Thanks Matt . I could not find any helpful log (no error message). But I ended up creating new instance since I could not open the old one. I convinced myself that I lost the work! Thankfully this happened after 1 week, and not towards the end of the course.

If it happens again then I would delete the Start notebook script commands so it should boot up fine. That way you will not lose your previous work. You will have to run manually the following commands in a terminal in your Jupyter web console to create the symlinks and install the ipython kernel.

ln -s /home/ec2-user/SageMaker/.torch /home/ec2-user/.torch
ln -s /home/ec2-user/SageMaker/.fastai /home/ec2-user/.fastai
cd /home/ec2-user/SageMaker
source activate envs/fastai
ipython kernel install --name 'fastai' --display-name 'Python 3' --user
3 Likes

@matt.mcclean Finally what we need to follow for installation ? Do we need to delete the notebooks which we had created earlier using the official fastai documentation and follow the new one to install?

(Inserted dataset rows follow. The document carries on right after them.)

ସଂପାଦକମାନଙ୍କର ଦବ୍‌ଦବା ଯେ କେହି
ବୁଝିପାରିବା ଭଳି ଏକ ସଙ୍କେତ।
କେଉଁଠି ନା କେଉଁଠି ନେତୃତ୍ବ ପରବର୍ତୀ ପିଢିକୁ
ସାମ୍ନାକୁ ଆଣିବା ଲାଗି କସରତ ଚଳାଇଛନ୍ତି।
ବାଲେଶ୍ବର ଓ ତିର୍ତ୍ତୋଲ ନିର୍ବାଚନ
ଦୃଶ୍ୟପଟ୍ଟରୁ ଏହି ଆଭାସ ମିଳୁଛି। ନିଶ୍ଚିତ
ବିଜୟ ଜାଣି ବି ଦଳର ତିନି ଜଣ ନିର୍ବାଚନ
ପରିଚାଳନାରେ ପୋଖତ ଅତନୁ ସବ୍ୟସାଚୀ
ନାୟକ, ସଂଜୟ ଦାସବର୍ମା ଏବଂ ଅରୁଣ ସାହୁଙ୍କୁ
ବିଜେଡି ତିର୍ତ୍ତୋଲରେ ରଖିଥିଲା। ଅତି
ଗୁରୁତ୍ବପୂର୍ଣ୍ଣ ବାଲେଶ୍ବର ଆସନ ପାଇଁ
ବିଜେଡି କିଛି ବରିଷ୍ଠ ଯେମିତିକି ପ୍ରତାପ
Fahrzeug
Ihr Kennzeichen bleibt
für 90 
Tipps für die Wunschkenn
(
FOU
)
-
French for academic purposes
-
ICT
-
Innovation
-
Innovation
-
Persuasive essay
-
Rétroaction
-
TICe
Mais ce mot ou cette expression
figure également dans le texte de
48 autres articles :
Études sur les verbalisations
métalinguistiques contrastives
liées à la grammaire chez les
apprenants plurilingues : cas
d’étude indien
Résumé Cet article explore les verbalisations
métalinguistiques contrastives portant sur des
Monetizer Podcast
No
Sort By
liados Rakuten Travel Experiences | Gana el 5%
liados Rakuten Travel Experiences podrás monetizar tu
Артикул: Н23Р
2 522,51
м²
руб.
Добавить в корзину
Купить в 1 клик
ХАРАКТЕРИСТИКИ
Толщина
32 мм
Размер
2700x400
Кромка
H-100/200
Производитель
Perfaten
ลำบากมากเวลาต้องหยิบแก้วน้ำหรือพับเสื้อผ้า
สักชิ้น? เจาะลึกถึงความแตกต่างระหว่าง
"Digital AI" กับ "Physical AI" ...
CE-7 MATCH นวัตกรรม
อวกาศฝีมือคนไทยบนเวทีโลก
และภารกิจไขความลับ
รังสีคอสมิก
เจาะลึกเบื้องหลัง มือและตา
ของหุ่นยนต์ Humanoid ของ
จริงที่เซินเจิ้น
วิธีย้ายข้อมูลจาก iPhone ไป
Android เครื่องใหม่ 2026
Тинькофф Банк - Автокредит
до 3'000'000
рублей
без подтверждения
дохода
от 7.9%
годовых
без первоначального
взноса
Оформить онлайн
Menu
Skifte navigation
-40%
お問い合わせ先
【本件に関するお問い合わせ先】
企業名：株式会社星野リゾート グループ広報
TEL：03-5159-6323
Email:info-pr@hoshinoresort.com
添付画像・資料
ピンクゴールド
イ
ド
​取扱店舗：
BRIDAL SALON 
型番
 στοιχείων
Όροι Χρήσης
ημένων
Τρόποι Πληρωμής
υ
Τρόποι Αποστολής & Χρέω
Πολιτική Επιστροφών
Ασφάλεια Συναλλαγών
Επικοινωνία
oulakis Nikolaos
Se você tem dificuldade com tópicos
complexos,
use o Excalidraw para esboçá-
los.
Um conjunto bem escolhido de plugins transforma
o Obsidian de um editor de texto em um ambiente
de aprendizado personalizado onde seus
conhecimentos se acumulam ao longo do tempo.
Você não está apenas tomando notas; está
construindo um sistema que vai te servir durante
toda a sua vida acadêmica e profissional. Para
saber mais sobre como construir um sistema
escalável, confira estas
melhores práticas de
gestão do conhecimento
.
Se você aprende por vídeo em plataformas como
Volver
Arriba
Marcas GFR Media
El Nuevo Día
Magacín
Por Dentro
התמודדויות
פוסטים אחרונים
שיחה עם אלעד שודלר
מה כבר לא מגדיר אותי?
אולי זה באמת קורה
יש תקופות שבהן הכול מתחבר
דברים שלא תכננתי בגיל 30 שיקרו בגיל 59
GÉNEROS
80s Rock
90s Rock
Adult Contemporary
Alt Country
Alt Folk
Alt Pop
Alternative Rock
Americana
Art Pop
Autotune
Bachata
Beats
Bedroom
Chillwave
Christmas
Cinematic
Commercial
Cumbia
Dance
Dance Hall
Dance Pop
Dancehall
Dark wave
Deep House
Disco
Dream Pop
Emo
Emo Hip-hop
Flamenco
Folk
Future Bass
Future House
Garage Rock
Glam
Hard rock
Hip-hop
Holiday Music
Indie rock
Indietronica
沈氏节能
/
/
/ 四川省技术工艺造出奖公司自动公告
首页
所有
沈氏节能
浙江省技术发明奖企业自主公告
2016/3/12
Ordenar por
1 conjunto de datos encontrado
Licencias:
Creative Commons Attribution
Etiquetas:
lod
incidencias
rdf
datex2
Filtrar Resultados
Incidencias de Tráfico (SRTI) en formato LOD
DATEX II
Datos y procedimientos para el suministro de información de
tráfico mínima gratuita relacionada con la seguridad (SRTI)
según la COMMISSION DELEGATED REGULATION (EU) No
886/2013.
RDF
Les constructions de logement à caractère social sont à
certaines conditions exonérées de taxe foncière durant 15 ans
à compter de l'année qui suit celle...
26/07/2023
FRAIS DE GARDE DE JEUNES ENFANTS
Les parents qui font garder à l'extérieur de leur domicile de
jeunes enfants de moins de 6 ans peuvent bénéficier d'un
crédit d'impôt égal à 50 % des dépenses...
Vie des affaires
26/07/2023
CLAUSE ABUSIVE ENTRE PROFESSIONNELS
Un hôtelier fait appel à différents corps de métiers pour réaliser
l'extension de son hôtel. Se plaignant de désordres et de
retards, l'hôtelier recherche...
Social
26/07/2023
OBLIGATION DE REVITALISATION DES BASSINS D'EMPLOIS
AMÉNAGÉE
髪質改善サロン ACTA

Could anyone help me to find Launch Stack Button?

I couldn’t find the Launch Stack Button. Can anyone help me with step 2 and 3 of Sagemaker setup?

The Launch Stack button is found on this page

there is no launch stackk button.

The “Launch stack” buttons are on this page, https://course-v3.fast.ai/start_sagemaker.html#getting-set-up, not your aws console. They look like they are part of the guide photos, but are actual buttons.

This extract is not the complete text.